L’accezione che più interessa in questo momento tragico per il paese, dopo il sisma che ha colpito il centro Italia, è certamente quella sul piano etico e sociale. Scorrendo il dizionario si evince che in questo ambito indica il rapporto di fratellanza e di reciproco sostegno che collega i singoli componenti di una collettività sulla base del sentimento di comune appartenenza a essa e di condivisione di un’identità collettiva, e in funzione della coscienza di comuni interessi e finalità da perseguire.

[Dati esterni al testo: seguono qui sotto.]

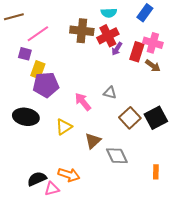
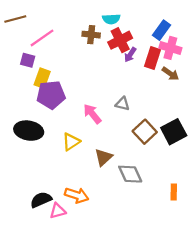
cyan semicircle: (109, 13) -> (111, 19), moved
blue rectangle: (145, 13) -> (161, 30), moved
brown cross: (82, 31) -> (91, 35), size x0.7

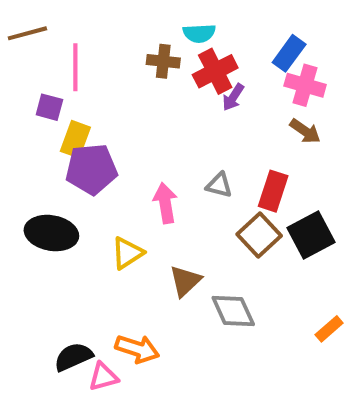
pink line: (42, 38) -> (75, 67), turned -55
red rectangle: (153, 58) -> (273, 191), moved
pink arrow: (92, 114) -> (165, 203), turned 30
orange rectangle: (174, 192) -> (329, 329), moved, turned 48

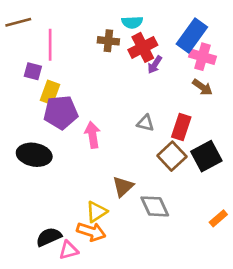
blue rectangle: (289, 53) -> (192, 35), size x1.4
pink arrow: (165, 203) -> (92, 135), moved
yellow triangle: (127, 253) -> (96, 212), moved

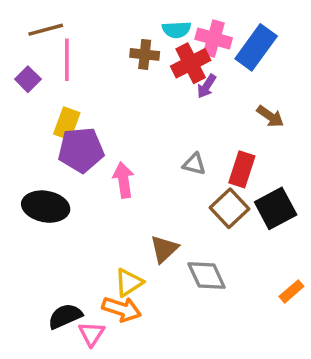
brown line: (18, 22) -> (46, 30), moved
pink cross: (202, 57) -> (214, 39), moved
purple square: (33, 71) -> (28, 79), moved, turned 30
pink triangle: (69, 250) -> (92, 334), turned -42

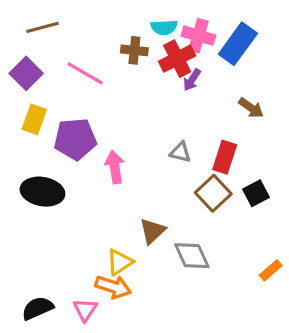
pink line: (67, 60) -> (85, 73), moved, turned -60
purple square: (28, 79) -> (26, 73), size x1.4
yellow rectangle: (67, 123) -> (34, 119), moved
black square: (276, 208) -> (256, 193), size x0.7
black semicircle: (65, 316) -> (38, 308), moved

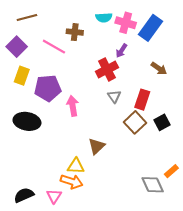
brown cross: (134, 50) -> (75, 32), moved
red cross: (177, 59) -> (107, 69), moved
gray triangle: (180, 152) -> (114, 96), turned 40
gray diamond: (192, 256) -> (153, 185), moved
yellow triangle: (120, 262) -> (76, 166), turned 36

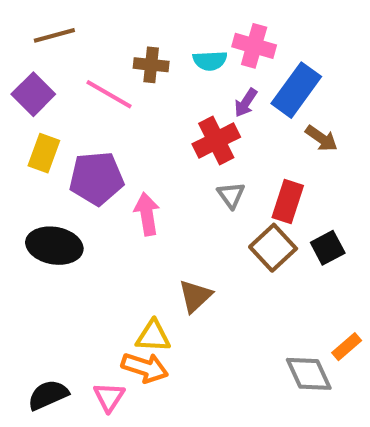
cyan semicircle: (104, 18) -> (210, 61), moved
blue rectangle: (151, 28) -> (296, 90), moved

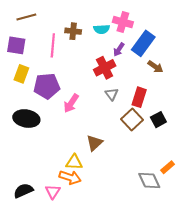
purple square: (33, 94) -> (16, 45), turned -36
pink line: (109, 94) -> (53, 45), turned 65
pink arrow: (147, 214) -> (71, 103), turned -138

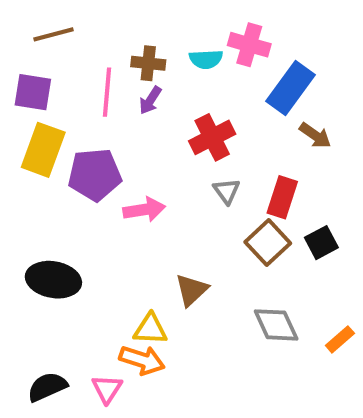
purple arrow: (119, 49) -> (150, 100), moved
yellow rectangle: (21, 74) -> (43, 150), size x1.4
pink arrow: (71, 103) -> (144, 210), turned -132
black ellipse: (26, 119) -> (53, 280), moved
gray diamond: (149, 180) -> (276, 325), moved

Nel dibattito socio-filosofico in atto fra la fine del 20° e l’inizio del 21° sec., si possono distinguere due principali orientamenti teorici in questo tema: il primo è rappresentato dalla teoria della giustizia, il secondo da un approccio postmodernista che si contrappone alle riflessioni sul problema della solidarietà in termini di filosofia morale.
Per Rorty, uno dei maggiori esponenti di quest’ultimo indirizzo, si deve rifiutare il richiamo a «qualcosa al di là della storia e delle istituzioni», all’idea di umanità, o all’ipotesi di una natura umana comune a tutti. Bersaglio polemico della sua critica è «l’universalismo etico secolare» mutuato dal cristianesimo. Nel suo pensiero, la solidarietà deve trascendere le differenze ed estendersi a categorie sociali sempre più ampie. Al contrario, Geras invoca gli ideali della comune natura umana, dei diritti universali e ritiene che ragionando insieme gli uomini possano scoprire ingiustizie e sofferenze evitabili. Proprio su questo terreno si sviluppa un articolato dibattito che parte dalla questione della giustizia.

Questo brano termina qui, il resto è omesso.